A man wanted by Texas police was arrested outside Vice President Kamala Harris’ residence in the nation’s capital, charged on several counts after authorities discovered a long gun and ammunition stashed inside his vehicle.
Paul Murray, a 31-year-old Army veteran from San Antonio, Texas was detained by Secret Service officers on Wednesday afternoon near the US Naval Observatory, which contains the VP’s mansion in Washington, DC. Local police later made a formal arrest.
Footage was taken at the scene by a man who happened to be traveling through the area, filmmaker Andrew Leyden, showing a large security presence and a man in custody on the side of the road.
Upon locating Murray’s vehicle in a garage some three miles away in downtown Washington, police say they found a firearm, a large quantity of ammunition and several high-capacity magazines, according to a local NBC affiliate. He was charged with carrying a dangerous weapon, carrying a rifle or shotgun outside of a business, possession of unregistered ammunition and possession of a large capacity ammunition feeding device.
Murray was reportedly wanted by police in Texas, with DC authorities saying the arrest was prompted by an intelligence bulletin from his home state. Internal police communications obtained by Fox 5 DC allege that he had been experiencing “paranoid delusions” and believed the government was out to get him. He is said to have purchased an AR-15 rifle and told his mother in a text message on Wednesday morning that he traveled to DC to “take care of his problem.”

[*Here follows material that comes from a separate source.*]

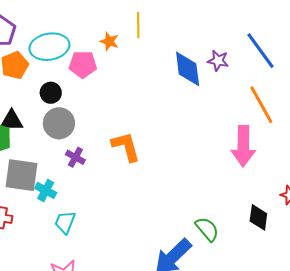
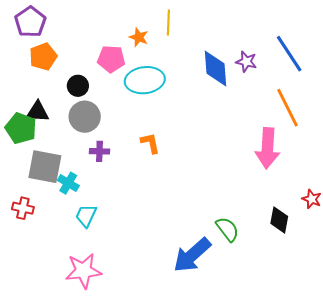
cyan ellipse: (49, 47) -> (145, 80), moved
orange L-shape: (126, 147) -> (150, 143), size x0.7
purple cross: (75, 157) -> (99, 151), turned -30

While it remains unclear what Murray was doing near the VP’s residence, he reportedly told Secret Service agents that he wished to speak with the president.
Harris does not currently live at the Naval Observatory, as the building is undergoing renovations, residing for now at the presidential guest residence near the White House on Pennsylvania Avenue. On Wednesday, she was on the road, visiting states hit hardest by the coronavirus pandemic.
Murray served as an Army drone operator from 2010 to 2014, when he was medically discharged, according to the police communications, which also noted he had complained to authorities that he wasn’t getting sufficient support from Veteran’s Affairs and had stopped taking his prescribed medications.